Intermittent unit test failures for incorrect notifier count

Bug #1412513 reported by John Griffith
48
This bug affects 8 people
Affects Status Importance Assigned to Milestone
Cinder
Fix Released
High
Gorka Eguileor
Nominated for Kilo by Eric Harney

Bug Description

Started seeing a couple of these over the weekend:
http://logs.openstack.org/97/148097/1/check/gate-cinder-python27/47f4c47/console.html#_2015-01-19_15_18_22_638

Yet to reproduce locally, but found a couple in the gates. Need to setup an ERQ and see how often we're actually hitting this.

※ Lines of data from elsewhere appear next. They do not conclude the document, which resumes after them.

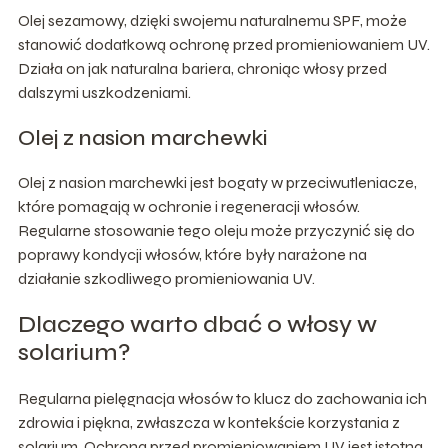
Olej sezamowy, dzięki swojemu naturalnemu SPF, może
stanowić dodatkową ochronę przed promieniowaniem UV.
Działa on jak naturalna bariera, chroniąc włosy przed
dalszymi uszkodzeniami.
Olej z nasion marchewki
Olej z nasion marchewki jest bogaty w przeciwutleniacze,
które pomagają w ochronie i regeneracji włosów.
Regularne stosowanie tego oleju może przyczynić się do
poprawy kondycji włosów, które były narażone na
działanie szkodliwego promieniowania UV.
Dlaczego warto dbać o włosy w
solarium?
Regularna pielęgnacja włosów to klucz do zachowania ich
zdrowia i piękna, zwłaszcza w kontekście korzystania z
solarium. Ochrona przed promieniowaniem UV jest istotna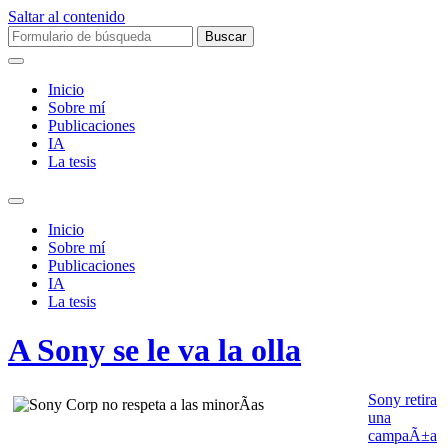
Saltar al contenido
Buscar:
Inicio
Sobre mí­
Publicaciones
IA
La tesis
Alternar
el
Inicio
campo
Sobre mí­
de
Publicaciones
búsqueda
IA
La tesis
A Sony se le va la olla
Sony retira
una
campaÃ±a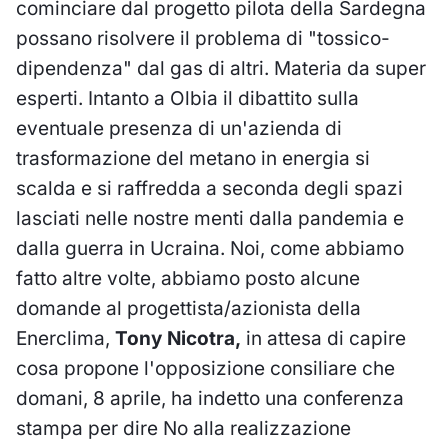
cominciare dal progetto pilota della Sardegna
possano risolvere il problema di "tossico-
dipendenza" dal gas di altri. Materia da super
esperti. Intanto a Olbia il dibattito sulla
eventuale presenza di un'azienda di
trasformazione del metano in energia si
scalda e si raffredda a seconda degli spazi
lasciati nelle nostre menti dalla pandemia e
dalla guerra in Ucraina. Noi, come abbiamo
fatto altre volte, abbiamo posto alcune
domande al progettista/azionista della
Enerclima,
Tony Nicotra,
in attesa di capire
cosa propone l'opposizione consiliare che
domani, 8 aprile, ha indetto una conferenza
stampa per dire No alla realizzazione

Revision history for this message
John Griffith (john-griffith) wrote :

The notifier count is incorrect intermittently giving MismatchError
on assertEqual NotifierCount. This seems to hit either in the volume_create
    (giving a MismatchError 3 != 2) OR
in the snapshot_create
    (giving a MismatchError 5 != 4)

ERQ submitted here: https://review.openstack.org/#/c/148320/

Revision history for this message
John Griffith (john-griffith) wrote :

10 hits on this starting on Jan 16

Revision history for this message
OpenStack Infra (hudson-openstack) wrote : Related fix proposed to cinder (master)

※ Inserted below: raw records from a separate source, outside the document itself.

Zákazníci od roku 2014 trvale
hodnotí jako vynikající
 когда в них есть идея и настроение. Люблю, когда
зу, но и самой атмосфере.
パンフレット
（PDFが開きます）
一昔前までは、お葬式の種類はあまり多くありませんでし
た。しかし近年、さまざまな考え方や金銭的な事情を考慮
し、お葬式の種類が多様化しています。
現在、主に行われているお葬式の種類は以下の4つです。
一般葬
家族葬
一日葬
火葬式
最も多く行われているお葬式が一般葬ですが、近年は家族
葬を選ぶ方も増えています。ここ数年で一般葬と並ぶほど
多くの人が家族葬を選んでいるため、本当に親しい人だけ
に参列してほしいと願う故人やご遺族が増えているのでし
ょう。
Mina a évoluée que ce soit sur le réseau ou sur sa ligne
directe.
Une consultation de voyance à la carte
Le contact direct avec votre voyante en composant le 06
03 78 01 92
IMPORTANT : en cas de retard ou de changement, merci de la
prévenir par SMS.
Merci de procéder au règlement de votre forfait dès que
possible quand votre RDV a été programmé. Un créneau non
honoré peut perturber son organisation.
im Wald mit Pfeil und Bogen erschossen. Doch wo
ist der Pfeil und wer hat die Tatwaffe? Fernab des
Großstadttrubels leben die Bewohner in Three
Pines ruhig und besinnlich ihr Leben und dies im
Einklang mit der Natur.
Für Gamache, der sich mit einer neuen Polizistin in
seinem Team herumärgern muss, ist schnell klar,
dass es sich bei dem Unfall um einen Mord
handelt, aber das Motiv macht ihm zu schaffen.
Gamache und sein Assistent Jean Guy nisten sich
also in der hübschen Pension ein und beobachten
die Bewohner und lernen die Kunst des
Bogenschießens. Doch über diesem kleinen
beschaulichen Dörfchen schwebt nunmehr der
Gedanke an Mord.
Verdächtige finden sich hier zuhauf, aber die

Related fix proposed to branch: master
Review: https://review.openstack.org/148340

Revision history for this message
Eric Harney (eharney) wrote :

The above patch should help us determine what extra notification is queued when the failure described by John occurs.

Mike Perez (thingee)
Changed in cinder:
status: New → Confirmed
Revision history for this message
OpenStack Infra (hudson-openstack) wrote : Related fix merged to cinder (master)

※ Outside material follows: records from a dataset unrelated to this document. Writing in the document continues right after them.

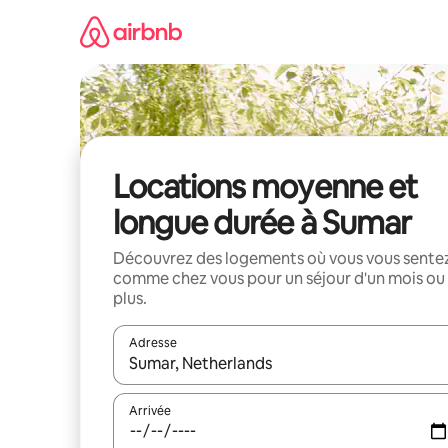
Aller
directement
au
contenu
Locations moyenne et
longue durée à Sumar
Découvrez des logements où vous vous sente
comme chez vous pour un séjour d'un mois ou
plus.
Adresse
Lorsque les résultats s'affichent, utilisez les flèc
Arrivée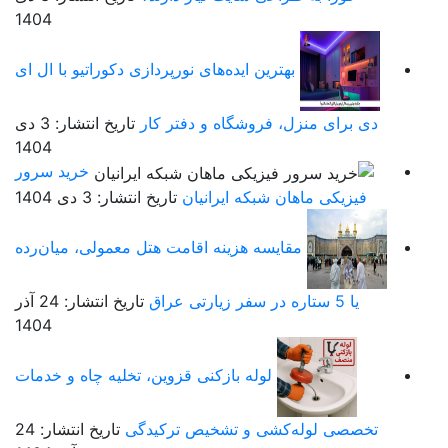
1404
بهترین ایده‌های نورپردازی دکوراتیو با ال ای
دی برای منزل، فروشگاه و دفتر کار
تاریخ انتشار: 3 دی
1404
خرید سرور
فیزیکی ماهان شبکه ایرانیان
تاریخ انتشار: 3 دی 1404
مقایسه هزینه اقامت هتل معمولی، میان‌رده
یا 5 ستاره در سفر زیارتی عراق
تاریخ انتشار: 24 آذر
1404
لوله بازکنی قزوین، تخلیه چاه و خدمات
تخصصی لوله‌کشی و تشخیص ترکیدگی
تاریخ انتشار: 24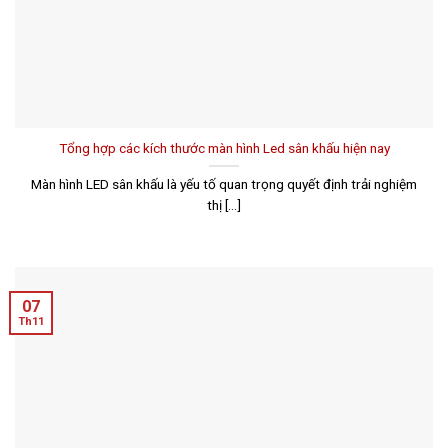
Tổng hợp các kích thước màn hình Led sân khấu hiện nay
Màn hình LED sân khấu là yếu tố quan trọng quyết định trải nghiệm
thị [...]
07
Th11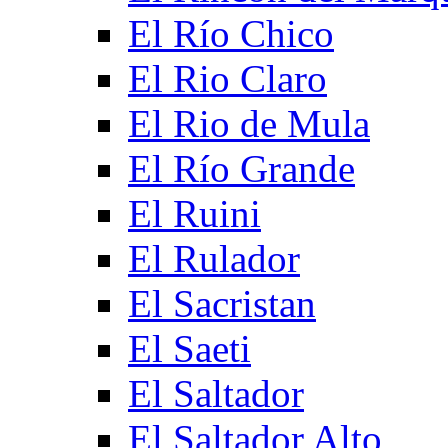
El Río Chico
El Rio Claro
El Rio de Mula
El Río Grande
El Ruini
El Rulador
El Sacristan
El Saeti
El Saltador
El Saltador Alto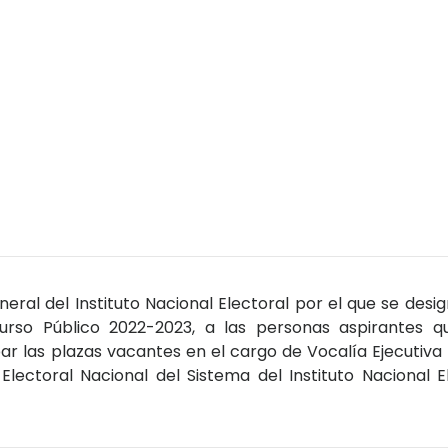
eral del Instituto Nacional Electoral por el que se des
urso Público 2022-2023, a las personas aspirantes q
ar las plazas vacantes en el cargo de Vocalía Ejecutiva d
 Electoral Nacional del Sistema del Instituto Nacional E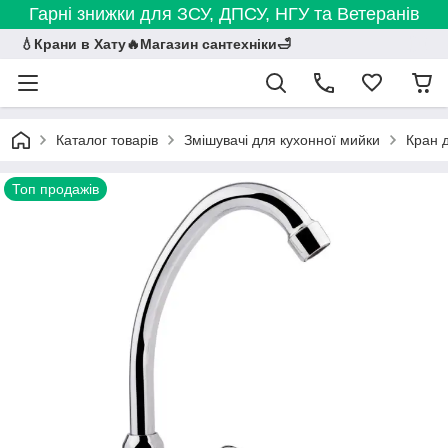
Гарні знижки для ЗСУ, ДПСУ, НГУ та Ветеранів
💧Крани в Хату🔥Магазин сантехніки🛁
Каталог товарів
Змішувачі для кухонної мийки
Кран 
Топ продажів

Reviewed: https://review.openstack.org/148340
Committed: https://git.openstack.org/cgit/openstack/cinder/commit/?id=8740e0630938a88cd03c514ffe873613801f04b9
Submitter: Jenkins
Branch: master

commit 8740e0630938a88cd03c514ffe873613801f04b9
Author: Eric Harney <email address hidden>
Date: Mon Jan 19 14:01:45 2015 -0500

    Make test_create_delete_snapshot more robust

    This patch does two things to improve this test, and
    help debug issues with it failing.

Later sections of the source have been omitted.